At DM we encourage our members to let AkademikerPension handle their pension savings.
Holiday and free days
You are required to have five weeks of holidays according to the Holiday Act, and it should also be found in your contract. Many have on top of this another week of holidays or five holiday/free days. You can try to have that included in your contract. You should also have included that you have your holiday days paid out if you have not used them before you resign.
Child’s sick days
If you are employed in the public sector, you can get entire or partial days off in the case of a child’s illness, if your work allows it.
If you are privately employed, it should be shown in your contract or collective agreement if you have entire or partial days off with salary in order to take care of your sick child.
The Act on Parental Leave ensures your right to absence and leave, and it does not need to be mentioned in your contract. On the other hand, the law does not guarantee your salary during parental leave. If you have the right to salary during your leave, it should specifically be included in your contract.
If you are publicly employed, your right to salary during parental leave will be included in your collective agreement.
If you are included in the Act on Salaried Employees, you as a woman have the right to half your salary for a period. As a man you do not have the right to salary. DM recommends that you attempt to make an agreement that you receive full salary during your leave for as long of a period as possible.
Parental leave fund
DM recommends that you have an agreement on parental leave in relation to the Act on Maternity Equalisation in the Private Labour Market written into your contract. You and your employer can also formulate an addendum to your current contract so you are sure that it agrees with the rules.
You can for example write:
According to the Act on Parental Leave, the employee should at minimum have a salary equal to the maximum reimbursement in the period where the company can receive salary reimbursement as relates to theAct on Maternity Equalisation in the Private Labour Market.
You should as much as possible avoid clauses in your contract. If you don’t have the possibility for that, it is important that you clarify which consequences the clauses can have for your further career. You should always contact DM if you have been presented with a clause.
Your resignation/termination notice should be included in your contract. Be aware of if there is an agreed-upon trial period, which would give your employer the ability to terminate you with a shortened notice.
Be also aware of if the 120 sick days rule is written into your contract. This rule gives your employer the option to terminate you with a abbreviated warning, if you have been sick for 120 days in the past 12 months.
The Act on Salaried Employees
The Act on Salaried Employees ensures private employees a number of minimum rights.

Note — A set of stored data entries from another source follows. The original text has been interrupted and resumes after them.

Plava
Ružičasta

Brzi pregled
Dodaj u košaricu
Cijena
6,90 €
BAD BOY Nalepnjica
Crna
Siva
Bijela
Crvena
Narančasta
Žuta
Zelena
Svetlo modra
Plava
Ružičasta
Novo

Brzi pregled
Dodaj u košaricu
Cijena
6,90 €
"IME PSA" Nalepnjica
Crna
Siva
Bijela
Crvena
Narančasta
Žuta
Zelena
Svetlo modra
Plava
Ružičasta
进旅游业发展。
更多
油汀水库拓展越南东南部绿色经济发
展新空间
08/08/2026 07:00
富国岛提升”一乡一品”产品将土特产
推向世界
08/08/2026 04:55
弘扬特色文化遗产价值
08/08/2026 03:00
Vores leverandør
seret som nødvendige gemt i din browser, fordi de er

- Resignation/termination notices and requirements for termination
- Salary during illness
- Partial salary during parental leave as a woman
- The right to be organised and the right to negotiate your salary and terms of employment
DM recommends that it is written in your contract if you are included in the Act on Salaried Employees, and you can also have the Act included in your contract, even if your work is not considered functionary.

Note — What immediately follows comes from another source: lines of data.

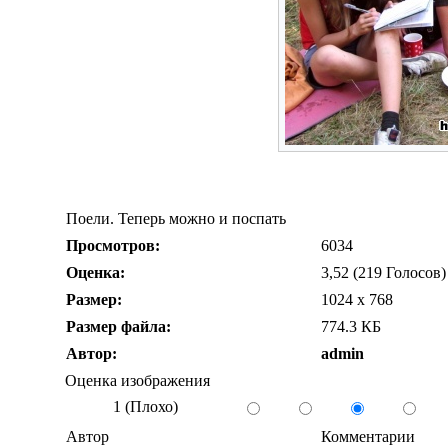
Поели. Теперь можно и поспать
Просмотров:
6034
Оценка:
3,52 (219 Голосов)
Размер:
1024 x 768
Размер файла:
774.3 КБ
Автор:
admin
Оценка изображения
1 (Плохо)
Автор
Комментарии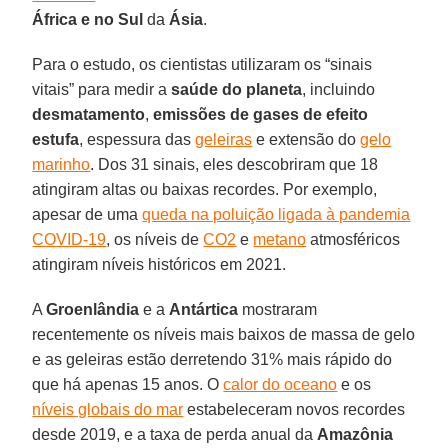
África e no Sul
da
Ásia
.
Para o estudo, os cientistas utilizaram os “sinais
vitais” para medir a
saúde do planeta
, incluindo
desmatamento
,
emissões de gases de efeito
estufa
, espessura das
geleiras
e extensão do
gelo
marinho
. Dos 31 sinais, eles descobriram que 18
atingiram altas ou baixas recordes. Por exemplo,
apesar de uma
queda na poluição ligada à pandemia
COVID-19
, os níveis de
CO2
e
metano
atmosféricos
atingiram níveis históricos em 2021.
A
Groenlândia
e a
Antártica
mostraram
recentemente os níveis mais baixos de massa de gelo
e as geleiras estão derretendo 31% mais rápido do
que há apenas 15 anos. O
calor do oceano
e os
níveis globais do mar
estabeleceram novos recordes
desde 2019, e a taxa de perda anual da
Amazônia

If you are employed on the basis of a collective agreement, the majority of your conditions will be laid out there. The collective agreement you are employed on should be included in your contract. You are required to get a copy of your collective agreement from your employer—either digitally or physically.
If it says in your contract that you are included in the personnel policy applicable at that time, you are also required to get a copy.
If you are a director
When you are hired as a director, you are as a starting point not included in the same laws that protect employees, laws such as the Act on Salaried Employees, Holidays, and Parental Leave. You should therefore ensure that these rights are included in your individual employment contract.